Even a 10 gallon tank will weigh 100 pounds when full of water, gravel, etc. I would not trust a shelf to hold the weight


----------



## Botiadancer (Dec 30, 2013)

Options:

Build your own - tons of diy stand builds on this site or youtube. As simple or as complex & fancy as you want.

For a 10g, any piece of furniture you can sit on will be fine - as long as your not a female Olympic gymnist. And of course you don't mind ruining it with water.

On the cheap.... concrete blocks, plywood, and a tablecloth to hide it.


----------



## Tolak (Mar 10, 2013)

Shelf connotes something attached to the wall, not supported beneath by the floor. If this is what you mean, no, few things you can purchase will support the weight of a 10 gallon full of water in this manner.
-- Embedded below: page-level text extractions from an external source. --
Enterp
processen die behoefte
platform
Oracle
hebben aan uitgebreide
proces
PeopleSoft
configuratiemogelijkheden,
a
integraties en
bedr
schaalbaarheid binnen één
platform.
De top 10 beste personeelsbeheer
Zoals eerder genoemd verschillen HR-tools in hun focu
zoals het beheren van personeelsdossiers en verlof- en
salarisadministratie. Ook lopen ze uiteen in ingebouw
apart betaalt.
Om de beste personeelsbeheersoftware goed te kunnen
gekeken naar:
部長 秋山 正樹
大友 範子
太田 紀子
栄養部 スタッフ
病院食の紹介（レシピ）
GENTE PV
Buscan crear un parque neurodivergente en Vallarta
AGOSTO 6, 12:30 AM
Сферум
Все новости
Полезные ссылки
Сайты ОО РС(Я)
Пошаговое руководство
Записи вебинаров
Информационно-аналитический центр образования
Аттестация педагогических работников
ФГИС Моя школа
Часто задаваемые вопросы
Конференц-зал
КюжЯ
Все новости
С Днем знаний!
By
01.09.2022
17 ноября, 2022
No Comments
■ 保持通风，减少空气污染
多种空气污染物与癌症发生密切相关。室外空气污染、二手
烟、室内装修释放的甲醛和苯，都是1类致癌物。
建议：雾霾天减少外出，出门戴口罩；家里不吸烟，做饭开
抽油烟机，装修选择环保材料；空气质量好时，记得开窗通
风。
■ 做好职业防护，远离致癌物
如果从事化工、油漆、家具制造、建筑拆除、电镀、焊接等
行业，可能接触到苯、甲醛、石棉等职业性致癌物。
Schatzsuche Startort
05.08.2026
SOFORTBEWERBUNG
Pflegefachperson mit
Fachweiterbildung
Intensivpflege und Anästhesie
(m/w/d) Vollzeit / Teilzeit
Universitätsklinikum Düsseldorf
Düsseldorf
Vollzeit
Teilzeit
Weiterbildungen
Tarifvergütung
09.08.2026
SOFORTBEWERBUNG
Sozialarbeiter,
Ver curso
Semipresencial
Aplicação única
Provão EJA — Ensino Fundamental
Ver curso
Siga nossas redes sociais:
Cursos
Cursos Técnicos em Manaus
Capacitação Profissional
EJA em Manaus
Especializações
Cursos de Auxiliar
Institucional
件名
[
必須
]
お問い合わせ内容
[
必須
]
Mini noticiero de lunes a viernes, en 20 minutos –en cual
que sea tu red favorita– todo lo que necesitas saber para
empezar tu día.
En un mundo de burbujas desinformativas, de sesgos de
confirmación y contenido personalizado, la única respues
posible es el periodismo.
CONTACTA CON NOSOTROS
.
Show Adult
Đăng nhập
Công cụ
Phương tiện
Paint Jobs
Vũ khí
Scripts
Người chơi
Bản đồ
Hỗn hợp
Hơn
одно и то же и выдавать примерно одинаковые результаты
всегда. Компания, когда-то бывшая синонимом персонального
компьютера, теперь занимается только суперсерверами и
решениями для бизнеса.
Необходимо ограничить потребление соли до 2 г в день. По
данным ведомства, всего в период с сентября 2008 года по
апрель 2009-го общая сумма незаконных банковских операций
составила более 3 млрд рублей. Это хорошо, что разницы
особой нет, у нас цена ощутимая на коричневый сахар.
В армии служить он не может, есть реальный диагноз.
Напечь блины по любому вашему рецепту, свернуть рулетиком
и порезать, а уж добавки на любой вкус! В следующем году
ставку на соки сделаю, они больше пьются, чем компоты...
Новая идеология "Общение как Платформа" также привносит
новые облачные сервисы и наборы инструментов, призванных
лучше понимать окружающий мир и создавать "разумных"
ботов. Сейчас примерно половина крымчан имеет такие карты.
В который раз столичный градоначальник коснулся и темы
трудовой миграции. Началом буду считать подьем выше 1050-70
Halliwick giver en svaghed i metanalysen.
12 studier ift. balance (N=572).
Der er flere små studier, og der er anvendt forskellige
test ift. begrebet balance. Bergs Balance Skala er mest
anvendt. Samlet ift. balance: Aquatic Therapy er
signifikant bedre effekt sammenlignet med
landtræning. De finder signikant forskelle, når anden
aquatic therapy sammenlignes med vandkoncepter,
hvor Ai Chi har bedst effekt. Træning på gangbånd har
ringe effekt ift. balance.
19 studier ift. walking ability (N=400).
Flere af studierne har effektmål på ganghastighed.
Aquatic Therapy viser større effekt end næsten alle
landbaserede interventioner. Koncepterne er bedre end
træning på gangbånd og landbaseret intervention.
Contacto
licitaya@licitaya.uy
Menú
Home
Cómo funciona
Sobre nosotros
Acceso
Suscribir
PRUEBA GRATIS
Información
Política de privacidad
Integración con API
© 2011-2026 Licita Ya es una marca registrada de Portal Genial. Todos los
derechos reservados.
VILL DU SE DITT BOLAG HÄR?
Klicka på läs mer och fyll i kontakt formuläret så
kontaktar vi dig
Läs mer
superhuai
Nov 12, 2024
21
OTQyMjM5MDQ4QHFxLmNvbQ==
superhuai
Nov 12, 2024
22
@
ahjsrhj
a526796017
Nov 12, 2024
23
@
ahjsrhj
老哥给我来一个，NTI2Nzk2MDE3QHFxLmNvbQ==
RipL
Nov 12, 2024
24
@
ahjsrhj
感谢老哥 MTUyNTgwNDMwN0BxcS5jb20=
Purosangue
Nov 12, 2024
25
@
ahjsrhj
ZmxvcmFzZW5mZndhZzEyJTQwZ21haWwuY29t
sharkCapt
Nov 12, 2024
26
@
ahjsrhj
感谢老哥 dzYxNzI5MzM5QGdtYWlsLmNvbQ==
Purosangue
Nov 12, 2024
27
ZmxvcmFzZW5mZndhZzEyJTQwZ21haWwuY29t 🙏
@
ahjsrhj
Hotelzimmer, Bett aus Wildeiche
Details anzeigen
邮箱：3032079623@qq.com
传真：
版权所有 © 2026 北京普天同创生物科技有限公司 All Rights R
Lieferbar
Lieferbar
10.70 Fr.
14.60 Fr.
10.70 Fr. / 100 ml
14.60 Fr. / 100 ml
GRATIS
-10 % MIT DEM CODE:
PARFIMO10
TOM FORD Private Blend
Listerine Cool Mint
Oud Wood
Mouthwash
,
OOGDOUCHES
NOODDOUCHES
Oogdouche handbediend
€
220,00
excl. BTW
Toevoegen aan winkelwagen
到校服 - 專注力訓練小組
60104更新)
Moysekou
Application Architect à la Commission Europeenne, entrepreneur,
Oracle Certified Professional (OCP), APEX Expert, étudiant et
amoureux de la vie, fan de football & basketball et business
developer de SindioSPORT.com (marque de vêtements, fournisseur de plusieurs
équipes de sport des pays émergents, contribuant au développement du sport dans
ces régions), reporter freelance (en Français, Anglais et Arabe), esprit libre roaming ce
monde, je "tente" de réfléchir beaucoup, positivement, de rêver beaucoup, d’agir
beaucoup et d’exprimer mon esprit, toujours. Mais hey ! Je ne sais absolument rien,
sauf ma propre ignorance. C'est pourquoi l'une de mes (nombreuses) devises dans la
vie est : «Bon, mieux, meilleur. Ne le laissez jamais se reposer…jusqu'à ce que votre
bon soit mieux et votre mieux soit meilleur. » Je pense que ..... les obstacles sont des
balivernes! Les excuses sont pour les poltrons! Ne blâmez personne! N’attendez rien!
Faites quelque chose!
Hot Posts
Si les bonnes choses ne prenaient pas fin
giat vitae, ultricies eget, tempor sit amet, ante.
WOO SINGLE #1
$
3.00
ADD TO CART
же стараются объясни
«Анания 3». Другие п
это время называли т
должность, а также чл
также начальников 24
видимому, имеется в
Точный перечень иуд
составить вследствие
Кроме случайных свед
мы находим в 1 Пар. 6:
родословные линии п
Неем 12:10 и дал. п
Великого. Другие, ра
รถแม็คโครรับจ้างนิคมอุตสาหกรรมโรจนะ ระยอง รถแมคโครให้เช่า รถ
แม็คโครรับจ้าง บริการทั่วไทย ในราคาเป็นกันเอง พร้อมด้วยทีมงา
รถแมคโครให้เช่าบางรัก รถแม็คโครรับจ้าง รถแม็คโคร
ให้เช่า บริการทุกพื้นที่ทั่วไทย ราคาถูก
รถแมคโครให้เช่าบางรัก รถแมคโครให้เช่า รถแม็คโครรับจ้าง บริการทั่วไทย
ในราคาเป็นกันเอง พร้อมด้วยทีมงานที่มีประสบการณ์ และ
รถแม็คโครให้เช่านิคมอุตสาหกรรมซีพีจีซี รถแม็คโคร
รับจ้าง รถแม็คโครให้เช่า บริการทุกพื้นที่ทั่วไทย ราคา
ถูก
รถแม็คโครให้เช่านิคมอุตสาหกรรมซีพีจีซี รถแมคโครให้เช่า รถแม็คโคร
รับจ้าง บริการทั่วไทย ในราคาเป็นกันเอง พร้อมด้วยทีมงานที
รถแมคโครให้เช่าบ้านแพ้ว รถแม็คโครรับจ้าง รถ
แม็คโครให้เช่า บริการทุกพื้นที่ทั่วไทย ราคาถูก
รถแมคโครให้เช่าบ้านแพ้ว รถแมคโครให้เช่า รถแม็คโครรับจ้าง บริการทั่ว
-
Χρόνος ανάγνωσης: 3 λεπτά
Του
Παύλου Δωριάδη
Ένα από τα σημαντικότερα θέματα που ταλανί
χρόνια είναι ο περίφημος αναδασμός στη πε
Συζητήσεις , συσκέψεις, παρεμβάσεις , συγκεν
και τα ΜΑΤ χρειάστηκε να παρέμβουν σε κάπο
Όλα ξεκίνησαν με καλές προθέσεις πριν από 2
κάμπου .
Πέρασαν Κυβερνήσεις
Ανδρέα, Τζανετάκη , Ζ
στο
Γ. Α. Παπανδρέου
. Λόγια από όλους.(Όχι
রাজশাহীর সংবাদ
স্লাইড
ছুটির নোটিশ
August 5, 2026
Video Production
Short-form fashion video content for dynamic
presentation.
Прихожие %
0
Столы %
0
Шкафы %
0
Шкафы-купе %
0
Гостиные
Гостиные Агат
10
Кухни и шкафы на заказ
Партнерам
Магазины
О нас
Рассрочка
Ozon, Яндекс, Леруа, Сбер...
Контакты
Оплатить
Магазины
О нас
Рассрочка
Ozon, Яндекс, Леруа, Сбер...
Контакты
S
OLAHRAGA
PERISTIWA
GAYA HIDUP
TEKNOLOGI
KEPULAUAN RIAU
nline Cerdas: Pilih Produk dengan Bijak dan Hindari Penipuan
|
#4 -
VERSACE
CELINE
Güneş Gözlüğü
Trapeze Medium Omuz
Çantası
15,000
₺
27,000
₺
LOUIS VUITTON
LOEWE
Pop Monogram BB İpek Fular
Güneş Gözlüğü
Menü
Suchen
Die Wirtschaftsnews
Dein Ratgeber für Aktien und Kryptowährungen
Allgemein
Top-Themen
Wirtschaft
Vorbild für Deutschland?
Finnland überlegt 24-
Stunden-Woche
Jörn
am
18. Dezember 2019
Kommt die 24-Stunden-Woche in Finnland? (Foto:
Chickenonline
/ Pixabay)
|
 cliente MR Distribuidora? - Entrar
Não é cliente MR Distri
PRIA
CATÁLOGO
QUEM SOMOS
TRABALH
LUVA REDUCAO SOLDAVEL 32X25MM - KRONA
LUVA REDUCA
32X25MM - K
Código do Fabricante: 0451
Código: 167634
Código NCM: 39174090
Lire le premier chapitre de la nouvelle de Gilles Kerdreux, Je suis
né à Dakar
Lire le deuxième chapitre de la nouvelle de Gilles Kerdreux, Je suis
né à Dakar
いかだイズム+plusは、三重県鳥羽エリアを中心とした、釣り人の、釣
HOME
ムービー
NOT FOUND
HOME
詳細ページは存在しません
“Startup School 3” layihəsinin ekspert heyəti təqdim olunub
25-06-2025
If you mean a unit that stands on the floor, for a 10 gallon tank find garage sales with sturdily built night stands & dressers, they will easily support this. Personally I don't trust store bought stands, the build on them is just barely there for supporting your usual hobbyist tank, I build my own stronger & cheaper. Most of your newer furniture is pressed board & glue, don't even consider these. Stick the word "aquarium" on anything & the price doubles, from substrate to filter media, much of what is used in the hobby can be found cheaper outside an aquatic retailer.


----------



## jrman83 (Jul 9, 2010)

There are shelves out there, like garage type shelf units, that can be used but nothing that you wouldn't have to do something extra to, to support the weight of a 10g - in way of furniture like stuff anyway. You could put on just about any horizontal surface that is properly supported underneath, if you wanted to put on furniture. 10g would be my limit on that but have seen 55g tanks sitting on furniture.


----------



## chenowethpm (Jan 8, 2014)

My 10 gallon used to sit on an old microwave stand.


----------



## oldoldman (Aug 13, 2013)

*old dude *old dude *old dude ...........AquaFin............I picked up an old peddle sewing machine frame at a yard sale...........Put a couple of 1 inch boards on top and it works even for a 29l............John...........*w3 *w3


----------